**The problem**
Please reproduce the data exactly, though every picture must stay out.

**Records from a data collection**
>>>>>
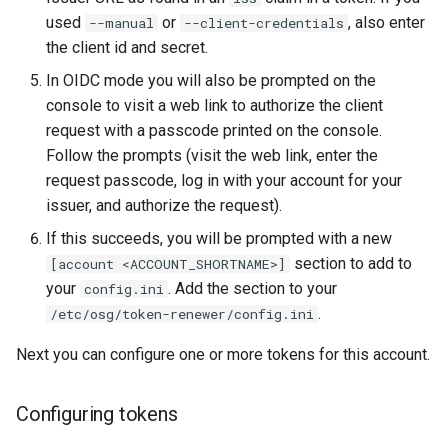
used
or
, also enter
--manual
--client-credentials
the client id and secret.
In OIDC mode you will also be prompted on the
console to visit a web link to authorize the client
request with a passcode printed on the console.
Follow the prompts (visit the web link, enter the
request passcode, log in with your account for your
issuer, and authorize the request).
If this succeeds, you will be prompted with a new
section to add to
[account <ACCOUNT_SHORTNAME>]
your
. Add the section to your
config.ini
.
/etc/osg/token-renewer/config.ini
Next you can configure one or more tokens for this account.
Configuring tokens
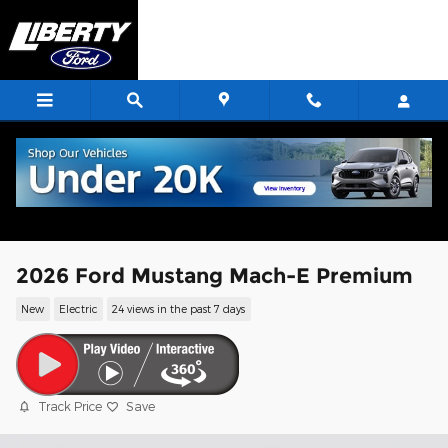
Skip to main content
2026 Ford Mustang Mach-E Premium
New
Electric
24 views in the past 7 days
Track Price
Save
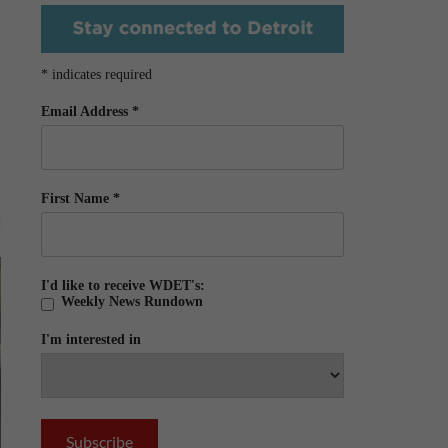
*
indicates required
Email Address
*
First Name
*
I'd like to receive WDET's:
Weekly News Rundown
I'm interested in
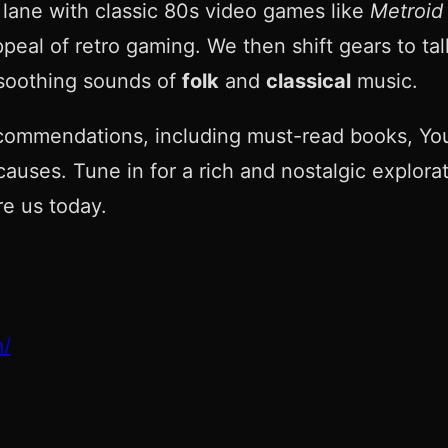
 lane with classic 80s video games like
Metroid
eal of retro gaming. We then shift gears to tal
soothing sounds of
folk
and
classical
music.
commendations, including must-read books, You
causes. Tune in for a rich and nostalgic explora
e us today.
m/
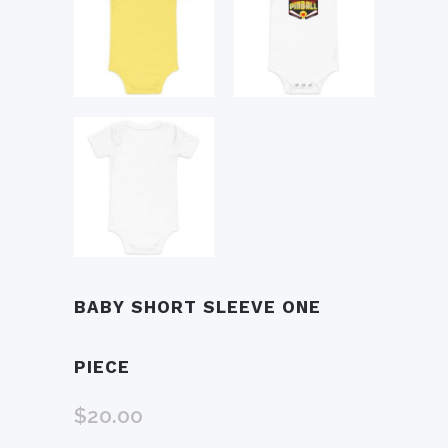
BABY SHORT SLEEVE ONE
PIECE
$
20.00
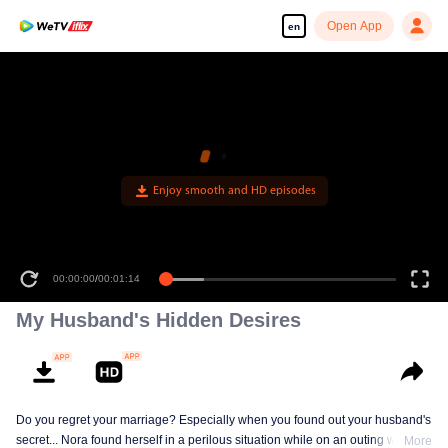
Open App
en
Enjoy smooth and HD episodes
00:00:00
/
00:01:14
My Husband's Hidden Desires
Do you regret your marriage? Especially when you found out your husband's
secret... Nora found herself in a perilous situation while on an outing with her
More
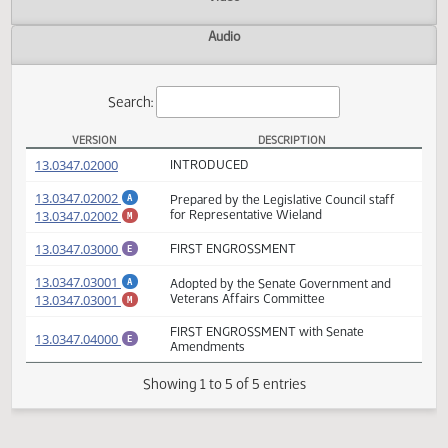
Actions
Video
Audio
Search:
VERSION
DESCRIPTION
HB 1312 Versions
(PDF)
13.0347.02000
INTRODUCED
(PDF)
13.0347.02002
Prepared by the Legislative Council staff
A
(PDF)
13.0347.02002
for Representative Wieland
M
(PDF)
13.0347.03000
FIRST ENGROSSMENT
E
(PDF)
13.0347.03001
Adopted by the Senate Government and
A
(PDF)
13.0347.03001
Veterans Affairs Committee
M
FIRST ENGROSSMENT with Senate
(PDF)
13.0347.04000
E
Amendments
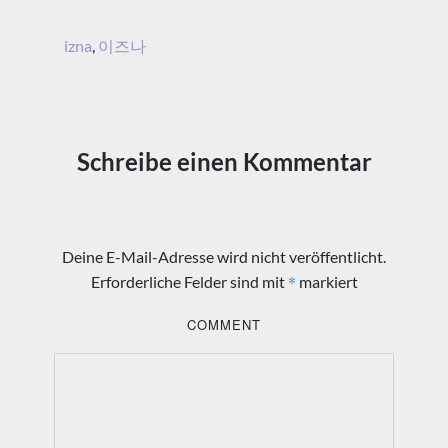
izna
,
이즈나
Schreibe einen Kommentar
Deine E-Mail-Adresse wird nicht veröffentlicht.
*
Erforderliche Felder sind mit
markiert
COMMENT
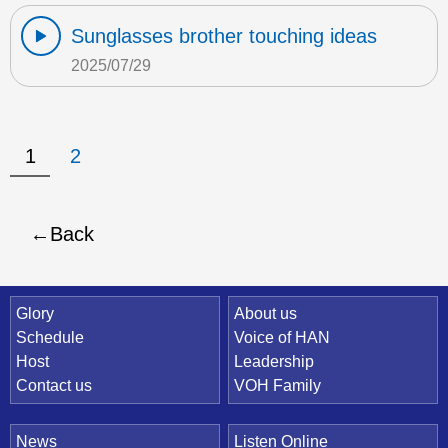
Sunglasses brother touching ideas
2025/07/29
1
2
Back
Quick Link
Glory
About us
Schedule
Voice of HAN
Host
Leadership
Contact us
VOH Family
News
Listen Online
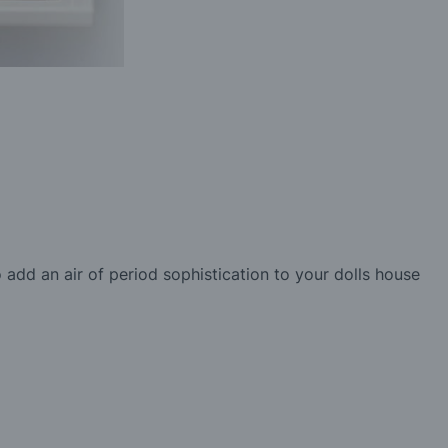
 add an air of period sophistication to your dolls house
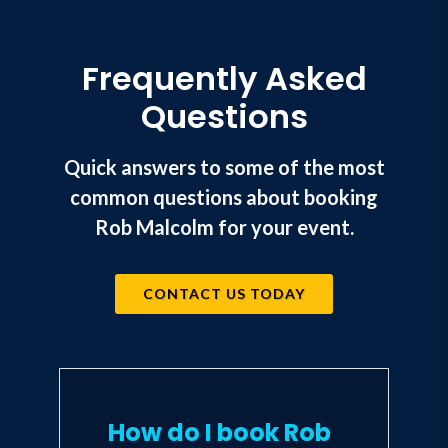
Frequently Asked
Questions
Quick answers to some of the most
common questions about booking
Rob Malcolm for your event.
CONTACT US TODAY
How do I book Rob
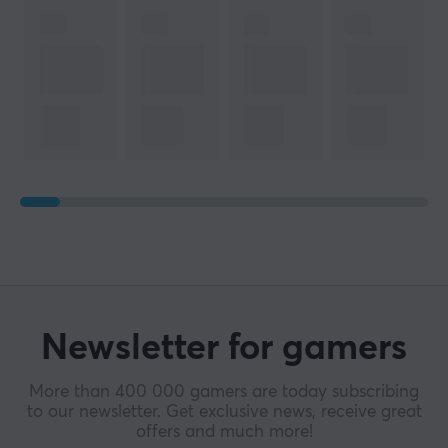
Newsletter for gamers
More than 400 000 gamers are today subscribing
to our newsletter. Get exclusive news, receive great
offers and much more!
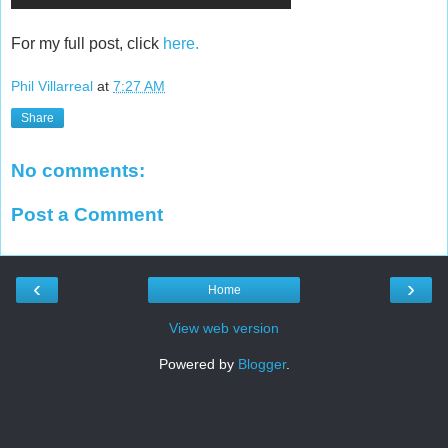
For my full post, click
here.
Phil Villarreal
at
7:27 AM
Share
No comments:
Post a Comment
‹
›
Home
View web version
Powered by
Blogger
.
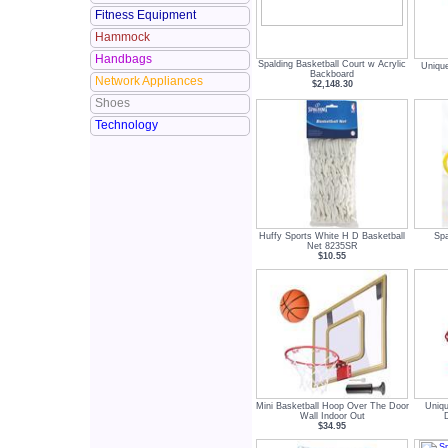
Fitness Equipment
Hammock
Handbags
Spalding Basketball Court w Acrylic
Unique
Backboard
Network Appliances
$2,148.30
Shoes
Technology
Huffy Sports White H D Basketball
Spa
Net 8235SR
$10.55
Mini Basketball Hoop Over The Door
Uniqu
Wall Indoor Out
$34.95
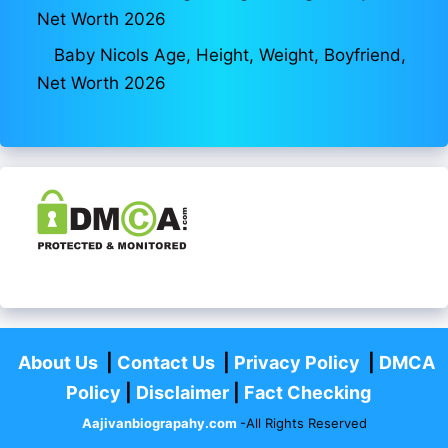
Net Worth 2026
Baby Nicols Age, Height, Weight, Boyfriend,
Net Worth 2026
About Us
|
Contact Us
|
Privacy Policy
|
DMCA
Policy
|
Disclaimer
|
Fact Checking
Aajivanbiograpahy.com
-All Rights Reserved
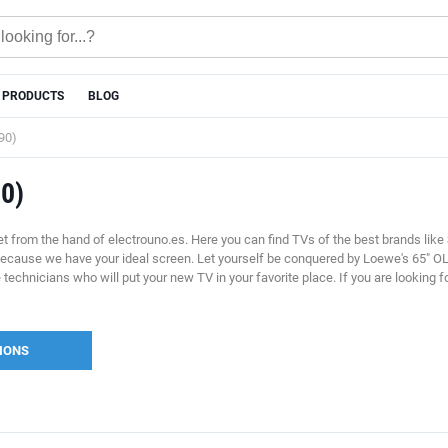
 PRODUCTS
BLOG
90)
90)
t from the hand of electrouno.es. Here you can find TVs of the best brands like
because we have your ideal screen. Let yourself be conquered by Loewe's 65" OL
ve technicians who will put your new TV in your favorite place. If you are looki
SIONS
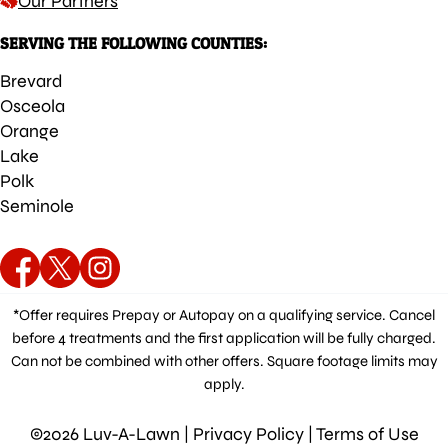
Our Partners
SERVING THE FOLLOWING COUNTIES:
Brevard
Osceola
Orange
Lake
Polk
Seminole
*Offer requires Prepay or Autopay on a qualifying service. Cancel
before 4 treatments and the first application will be fully charged.
Can not be combined with other offers. Square footage limits may
apply.
©2026 Luv-A-Lawn |
Privacy Policy
|
Terms of Use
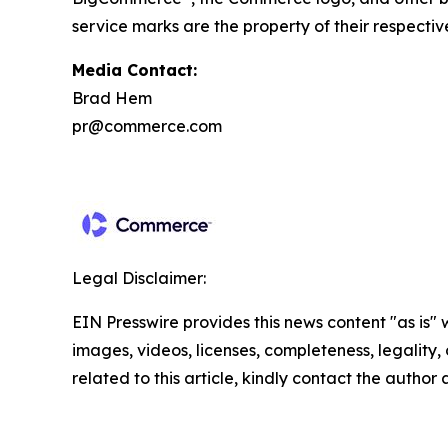
service marks are the property of their respectiv
Media Contact:
Brad Hem
pr@commerce.com
Legal Disclaimer:
EIN Presswire provides this news content "as is" 
images, videos, licenses, completeness, legality, o
related to this article, kindly contact the author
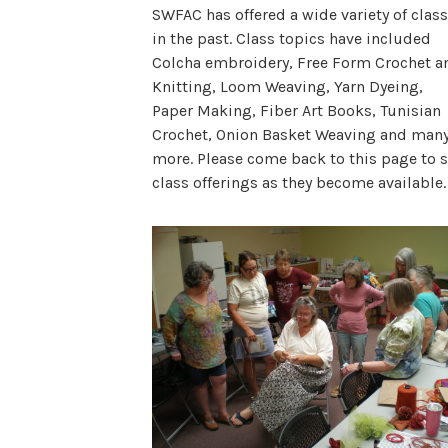
SWFAC has offered a wide variety of clas
in the past. Class topics have included
Colcha embroidery, Free Form Crochet a
Knitting, Loom Weaving, Yarn Dyeing,
Paper Making, Fiber Art Books, Tunisian
Crochet, Onion Basket Weaving and man
more. Please come back to this page to 
class offerings as they become available.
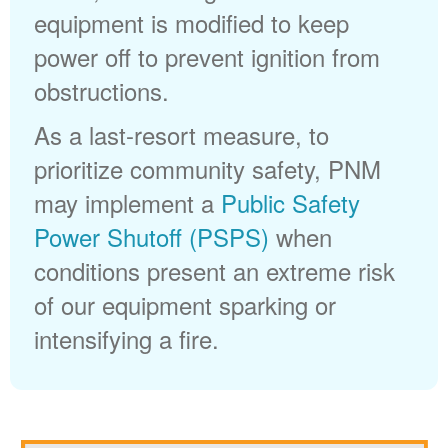
equipment is modified to keep
power off to prevent ignition from
obstructions.
As a last-resort measure, to
prioritize community safety, PNM
may implement a
Public Safety
Power Shutoff (PSPS)
when
conditions present an extreme risk
of our equipment sparking or
intensifying a fire.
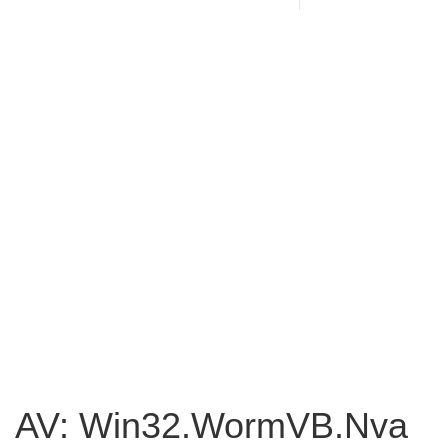
AV: Win32.WormVB.Nva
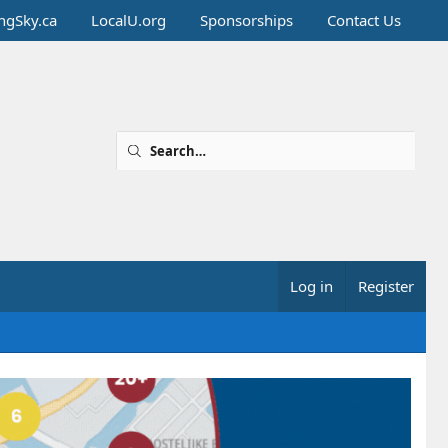
ingSky.ca
LocalU.org
Sponsorships
Contact Us
Log in
Register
<<<<<
**Response**
used
or
, also enter
--manual
--client-credentials
the client id and secret.
In OIDC mode you will also be prompted on the
console to visit a web link to authorize the client
request with a passcode printed on the console.
Follow the prompts (visit the web link, enter the
request passcode, log in with your account for your
issuer, and authorize the request).
If this succeeds, you will be prompted with a new
section to add to
[account <ACCOUNT_SHORTNAME>]
your
. Add the section to your
config.ini
.
/etc/osg/token-renewer/config.ini
Next you can configure one or more tokens for this account.
Configuring tokens
Skip to main content
2026 Ford Mustang Mach-E Premium
New
Electric
24 views in the past 7 days
Track Price
Save
*
indicates required
Email Address
*
First Name
*
I'd like to receive WDET's:
Weekly News Rundown
I'm interested in
 lane with classic 80s video games like
Metroid
eal of retro gaming. We then shift gears to tal
soothing sounds of
folk
and
classical
music.
commendations, including must-read books, You
causes. Tune in for a rich and nostalgic explora
e us today.
m/
BABY SHORT SLEEVE ONE
PIECE
$
20.00
Open App
en
Enjoy smooth and HD episodes
00:00:00
/
00:01:14
My Husband's Hidden Desires
Do you regret your marriage? Especially when you found out your husband's
secret... Nora found herself in a perilous situation while on an outing with her
More
Actions
Video
Audio
Search:
VERSION
DESCRIPTION
HB 1312 Versions
(PDF)
13.0347.02000
INTRODUCED
(PDF)
13.0347.02002
Prepared by the Legislative Council staff
A
(PDF)
13.0347.02002
for Representative Wieland
M
(PDF)
13.0347.03000
FIRST ENGROSSMENT
E
(PDF)
13.0347.03001
Adopted by the Senate Government and
A
(PDF)
13.0347.03001
Veterans Affairs Committee
M
FIRST ENGROSSMENT with Senate
(PDF)
13.0347.04000
E
Amendments
izna
,
이즈나
Schreibe einen Kommentar
Deine E-Mail-Adresse wird nicht veröffentlicht.
*
Erforderliche Felder sind mit
markiert
COMMENT
Sunglasses brother touching ideas
2025/07/29
1
2
Back
Quick Link
Glory
About us
Schedule
Voice of HAN
Host
Leadership
Contact us
VOH Family
News
Listen Online
 add an air of period sophistication to your dolls house
Frequently Asked
Questions
Quick answers to some of the most
common questions about booking
Rob Malcolm for your event.
CONTACT US TODAY
How do I book Rob
Newsletter for gamers
More than 400 000 gamers are today subscribing
to our newsletter. Get exclusive news, receive great
offers and much more!
For my full post, click
here.
Phil Villarreal
at
7:27 AM
Share
No comments:
Post a Comment
‹
›
Home
View web version
Powered by
Blogger
.
Fitness Equipment
Hammock
Handbags
Spalding Basketball Court w Acrylic
Unique
Backboard
Network Appliances
$2,148.30
Shoes
Technology
Huffy Sports White H D Basketball
Spa
Net 8235SR
$10.55
Mini Basketball Hoop Over The Door
Uniqu
Wall Indoor Out
$34.95
Net Worth 2026
Baby Nicols Age, Height, Weight, Boyfriend,
Net Worth 2026
About Us
|
Contact Us
|
Privacy Policy
|
DMCA
Policy
|
Disclaimer
|
Fact Checking
Aajivanbiograpahy.com
-All Rights Reserved
 PRODUCTS
BLOG
90)
90)
t from the hand of electrouno.es. Here you can find TVs of the best brands like
because we have your ideal screen. Let yourself be conquered by Loewe's 65" OL
ve technicians who will put your new TV in your favorite place. If you are looki
SIONS
Our Partners
SERVING THE FOLLOWING COUNTIES:
Brevard
Osceola
Orange
Lake
Polk
Seminole
*Offer requires Prepay or Autopay on a qualifying service. Cancel
before 4 treatments and the first application will be fully charged.
Can not be combined with other offers. Square footage limits may
apply.
©2026 Luv-A-Lawn |
Privacy Policy
|
Terms of Use
service marks are the property of their respectiv
Media Contact:
Brad Hem
pr@commerce.com
Legal Disclaimer:
EIN Presswire provides this news content "as is" 
images, videos, licenses, completeness, legality, o
related to this article, kindly contact the author
SWFAC has offered a wide variety of clas
in the past. Class topics have included
Colcha embroidery, Free Form Crochet a
Knitting, Loom Weaving, Yarn Dyeing,
Paper Making, Fiber Art Books, Tunisian
Crochet, Onion Basket Weaving and man
more. Please come back to this page to 
class offerings as they become available.
equipment is modified to keep
power off to prevent ignition from
obstructions.
As a last-resort measure, to
prioritize community safety, PNM
may implement a
Public Safety
Power Shutoff (PSPS)
when
conditions present an extreme risk
of our equipment sparking or
intensifying a fire.
AV: Win32.WormVB.Nva
ingSky.ca
LocalU.org
Sponsorships
Contact Us
Log in
Register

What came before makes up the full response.